At first it was exciting. We were creating something new. It didn’t pay much but the pay was steadily increasing. As other motorcycle Examiners joined I contacted each of them and we banded together to promote each other to mutual benefit. And I was then offered the option to become the National Motorcycle Examiner. So I made that move.
For a couple years the thing just grew. Every now and then they would upgrade the blogging platform (which is essentially what it is, although they don’t call it a blog), and things just got better and we made more money. Then the frequent changes in how they figured our pay took a downward turn. Every couple months they would announce some new procedure and each change meant exactly one thing: We were going to be paid less. In a very short time these changes resulted in my earnings dropping by 90 percent. Does it surprise anyone that I cut way back on my publishing on Examiner?
It might be more surprising, actually, that I continued. But by this time I had put up a substantial body of work and as these posts continued to be read I continued to earn at least a little. If I stopped publishing altogether Examiner would stop paying me, although they would continue to benefit from my work. So in the last few years I have put up usually one piece a month just to keep the payments trickling in.
And now, I recently went in to post my piece for the month and found that all of my work for the first six months as an Examiner had been unpublished. I immediately assumed that another upgrade in the software had resulted in making the very earliest stuff incompatible with the current system. I sent a note to tech support asking but when they replied they said, “Gosh no, we didn’t unpublish those.” Like I believed that. Then a couple weeks later I got a note saying, “Hey, just wanted to let you know we had to unpublish your early stuff because it was not compatible with the current software.”
So this presented a couple options. I could just let those pieces be gone forever, or I could republish them in the new system. In some cases this is a no-brainer. Initially I did a weekly thing called “Where to Ride this Weekend,” which was a listing of upcoming rides and events. In 2008. OK, those can disappear from the world and that’s just fine.
But then there were others that are more, to use the common term, “evergreen.” That is to say, timeless stuff that is relevant regardless of when someone reads it. First and foremost among those are my ongoing series of posts entitled “Only a biker knows . . .: Motorcycle wit and wisdom.” You know that thing I end each of these blog posts with, the “Biker Quote for Today”? I save each of those and when I have 20 I put them all up in an Examiner post. Well, the first half dozen of those got unpublished. You better believe I’ll be republishing those.
And you know what? This means I can keep current on Examiner and keep my pennies and nickels trickling in without actually having to write new stuff.

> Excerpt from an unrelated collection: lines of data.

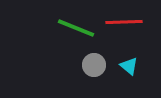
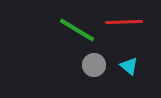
green line: moved 1 px right, 2 px down; rotated 9 degrees clockwise
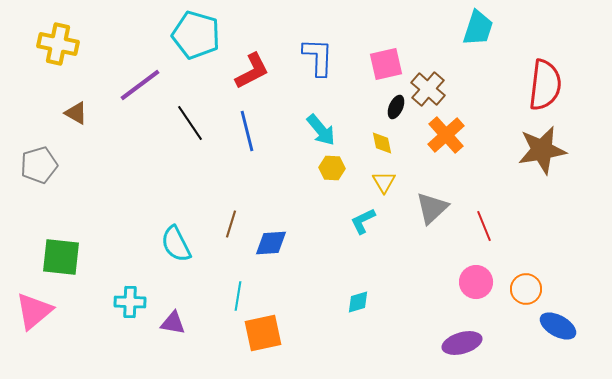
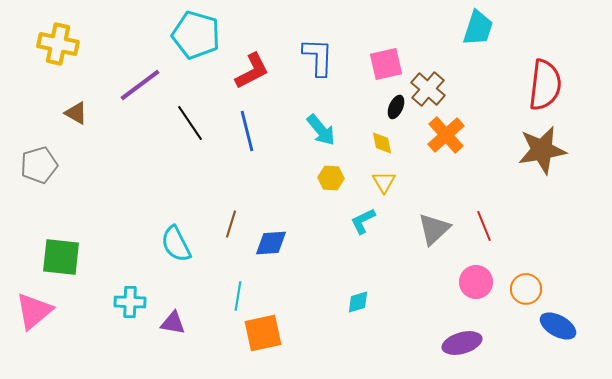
yellow hexagon: moved 1 px left, 10 px down
gray triangle: moved 2 px right, 21 px down
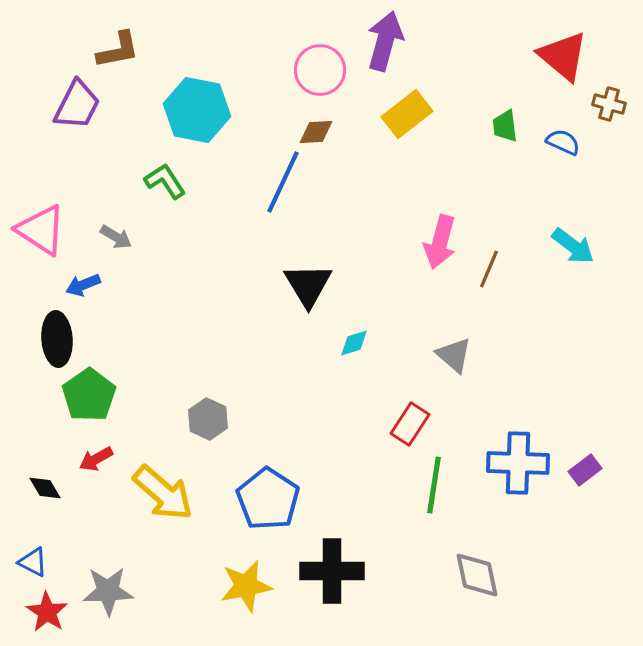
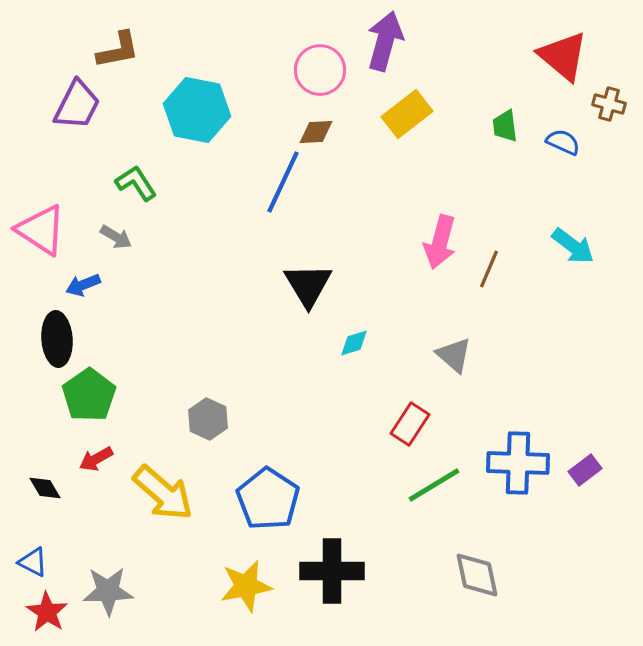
green L-shape: moved 29 px left, 2 px down
green line: rotated 50 degrees clockwise
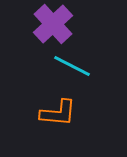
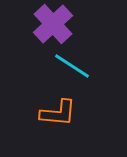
cyan line: rotated 6 degrees clockwise
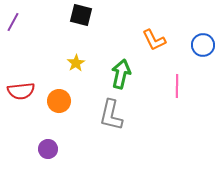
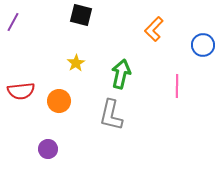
orange L-shape: moved 11 px up; rotated 70 degrees clockwise
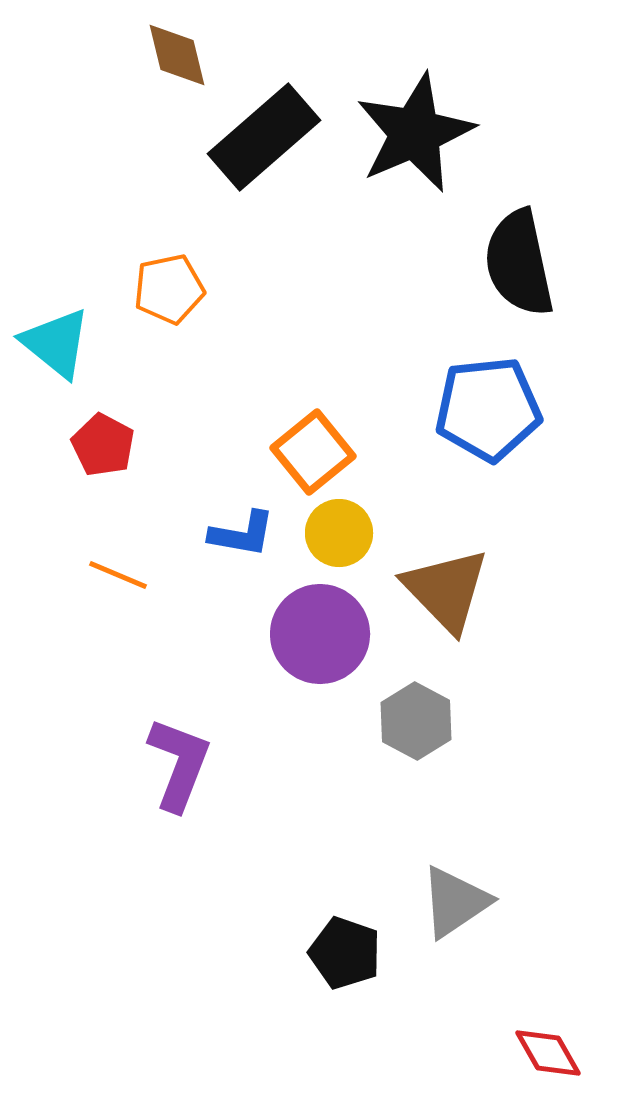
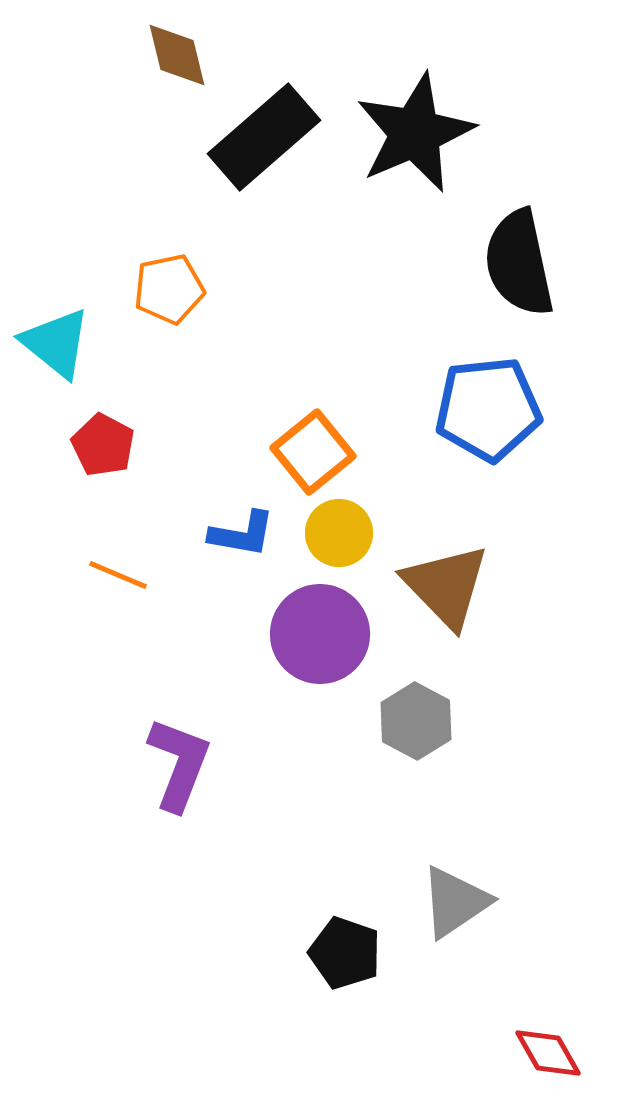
brown triangle: moved 4 px up
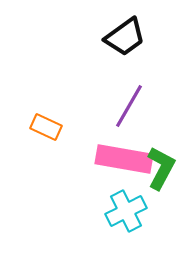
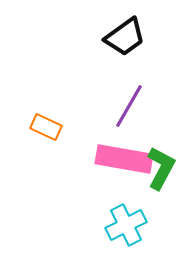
cyan cross: moved 14 px down
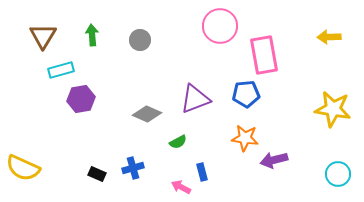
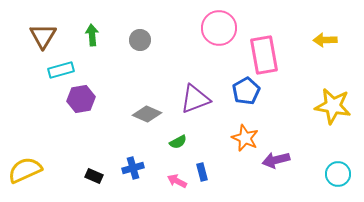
pink circle: moved 1 px left, 2 px down
yellow arrow: moved 4 px left, 3 px down
blue pentagon: moved 3 px up; rotated 24 degrees counterclockwise
yellow star: moved 3 px up
orange star: rotated 16 degrees clockwise
purple arrow: moved 2 px right
yellow semicircle: moved 2 px right, 2 px down; rotated 132 degrees clockwise
black rectangle: moved 3 px left, 2 px down
pink arrow: moved 4 px left, 6 px up
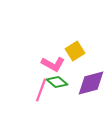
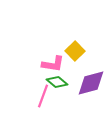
yellow square: rotated 12 degrees counterclockwise
pink L-shape: rotated 20 degrees counterclockwise
pink line: moved 2 px right, 6 px down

Also, in the early days Examiner didn’t have the ability to use a bunch of photos, so I had a lot of good ones that never got used. Now I can republish some of these pieces and offer some additional good photos that no one has ever gotten to see before. In fact, I did that with this most recent post I republished, “Top Gun competitors zig and zag their way to victory — Redo.”
By the way, that “Redo” at the end of that title is what I’m using to indicate that this is a republished article.
And oh yeah, sometimes I still do original posts on Examiner because that credential, being able to call myself the National Motorcycle Examiner, gets me press passes to things I want to cover. So it’s worth it. There was a time when I could (and did) say, “I’m going to work full-time as the National Motorcycle Examiner.” It was fun while it lasted. Those days are over. But it is kind of fun going back now and reading some of this old stuff I wrote so long ago.
Biker Quote for Today
“I don’t feel like going for a ride today.” — said no motorcycle rider ever
April 20th, 2015 at 3:02 pm
Interesting….havent heard from examiner on my stuff, I must be within the publishing window of compatible articles.